Wie und warum Henryk M. Broder rechts außen ankam

Die Halbwertszeit des Kritikers

Henryk M. Broder ist mittlerweile dort angekommen, wo ihn seine linken Widersacher schon immer gerne sehen wollten: rechts außen.

Er hat noch immer recht: Der ewige Antisemit kommt in wandelbarer Gestalt, als dummkerliger Sozialist, als judenfreundlicher Israelfeind, als notorischer Berufspalästinenser, als ganz gewöhnlicher Moslem. Henryk M. Broder wusste seit jeher, dass die Wahrheit – gerade eine solche – in die Öffentlichkeit gehört, denn nur da kann sie die Richtigen stören, um das Falsche zu zerstören. Als Linker tat er, seit Ende der Siebziger schon, was vornehmste Pflicht eines solchen ist: das eigene Milieu über sich selbst aufzuklären.

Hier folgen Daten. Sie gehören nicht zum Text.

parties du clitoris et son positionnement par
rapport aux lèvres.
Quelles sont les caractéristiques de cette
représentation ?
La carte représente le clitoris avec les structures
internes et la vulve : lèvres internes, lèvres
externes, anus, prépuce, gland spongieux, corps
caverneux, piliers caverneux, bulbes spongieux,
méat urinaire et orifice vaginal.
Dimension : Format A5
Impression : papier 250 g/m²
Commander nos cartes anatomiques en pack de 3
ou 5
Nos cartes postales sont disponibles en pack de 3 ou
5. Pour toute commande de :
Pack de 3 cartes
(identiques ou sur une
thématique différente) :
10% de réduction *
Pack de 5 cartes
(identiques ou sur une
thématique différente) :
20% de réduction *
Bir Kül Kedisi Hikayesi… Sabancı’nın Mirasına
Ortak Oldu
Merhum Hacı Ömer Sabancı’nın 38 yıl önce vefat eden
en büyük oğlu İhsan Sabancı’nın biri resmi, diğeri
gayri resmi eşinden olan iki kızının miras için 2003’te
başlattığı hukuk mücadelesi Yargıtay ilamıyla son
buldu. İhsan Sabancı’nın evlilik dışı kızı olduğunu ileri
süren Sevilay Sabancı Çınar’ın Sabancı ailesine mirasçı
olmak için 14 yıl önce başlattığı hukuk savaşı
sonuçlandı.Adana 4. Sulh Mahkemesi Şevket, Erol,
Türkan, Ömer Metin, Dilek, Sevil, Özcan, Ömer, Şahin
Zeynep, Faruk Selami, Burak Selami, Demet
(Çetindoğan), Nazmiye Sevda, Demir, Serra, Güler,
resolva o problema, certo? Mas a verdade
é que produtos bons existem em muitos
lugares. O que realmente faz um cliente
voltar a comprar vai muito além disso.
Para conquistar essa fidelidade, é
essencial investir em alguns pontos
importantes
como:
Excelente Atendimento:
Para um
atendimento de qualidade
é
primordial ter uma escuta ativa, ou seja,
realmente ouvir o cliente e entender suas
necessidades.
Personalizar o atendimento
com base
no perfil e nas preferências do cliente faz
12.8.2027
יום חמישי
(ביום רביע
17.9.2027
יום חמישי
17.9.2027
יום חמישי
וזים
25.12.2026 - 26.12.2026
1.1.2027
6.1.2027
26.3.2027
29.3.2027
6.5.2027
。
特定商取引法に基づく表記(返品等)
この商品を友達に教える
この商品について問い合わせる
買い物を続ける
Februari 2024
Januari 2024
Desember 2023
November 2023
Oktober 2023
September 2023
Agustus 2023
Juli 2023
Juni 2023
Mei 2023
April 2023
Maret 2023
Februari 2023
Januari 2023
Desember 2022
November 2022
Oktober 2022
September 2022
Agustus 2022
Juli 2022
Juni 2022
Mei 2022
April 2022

Doch dieses stellte sich taub. Was die Alten im Nationalsozialismus verbrochen hatten, wollten die Kinder und Enkel zwanghaft an den Unterdrückten der Welt wieder gutmachen, insbesondere dann, wenn sich als Unterdrücker Zionisten konstruieren ließen. Dabei störte der Jude Broder, taugte nicht als Kronzeuge, im Gegenteil, er klagte an: Die real existierende Linke hatte Verrat begangen an der Aufklärung, am Versprechen universaler Freiheit und allgemeinen Glücks, und vor allem: an Adornos Imperativ, das »Denken und Handeln so einzurichten, dass Au­schwitz nicht sich wiederhole«.

In einer der Linken nachfolgenden Bewegung findet gerade die Wiedergutwerdung der Rechten statt: Man hält es jetzt mit den Juden, wenn sie denn so reden, wie man selbst es gerne tut. Man hält es überhaupt mit dem Judentum, weil diese Volte das Deutsch- und das Abendland vom haut goût der Shoah befreit. Man hält es mit Israel, der richtigen Lehre aus der Geschichte wegen, doch eigentlich als Bollwerk gegen den Islam.

Broder ist mit seiner Kritik krachend gescheitert. Nicht an Unvermögen, im Gegenteil, sondern an einem in endloser Regression befindlichen linken und alternativen Milieu, das in der öffentlichen Debatte bis vor kurzem noch den Ton angab. In seiner Rede zur Verleihung des Ludwig-Börne-Preises in der Frankfurter Paulskirche 2007 – da war Angela Merkel gerade zwei Jahre im Amt – hielt Broder seinem Publikum vor: »Ich weiß, welche Rolle ich spiele: die des jüdischen Pausenclowns, der in einer großen Manege seine kleinen Kunststücke vorführen darf. (…) Meine Clownereien sind ein Beweis dafür, wie liberal die Gesellschaft geworden ist, die sogar meine Grenzverletzungen goutiert, solange sie dabei unterhalten wird.«

In den Jahren danach fand der Clown ein dankbareres, ein knallrechtes Publikum. Denn Broders Grenzverletzungen galten zunehmend nur noch der Linken und dem juste milieu. Darum auch wurde er jüngst von der AfD-Fraktion zum Vortrag über »Political Correctness« in den Bundestag eingeladen, und er kam gern, denn: »Wann bekommt ein Jude schon die Gelegenheit, in einem Raum voller Nazis, Neonazis, Krypto­nazis und Paranazis aufzutreten?« Die Stimmung war gelöst, der Scherz kam an und wurde mit Gelächter und Applaus honoriert; man verstand sich. Aber die aufgeworfene Frage verdient eine ernsthafte Antwort. Ein Jude bekommt eine solche Gelegenheit dann und nur dann, wenn er solchen Leuten zu etwas taugt.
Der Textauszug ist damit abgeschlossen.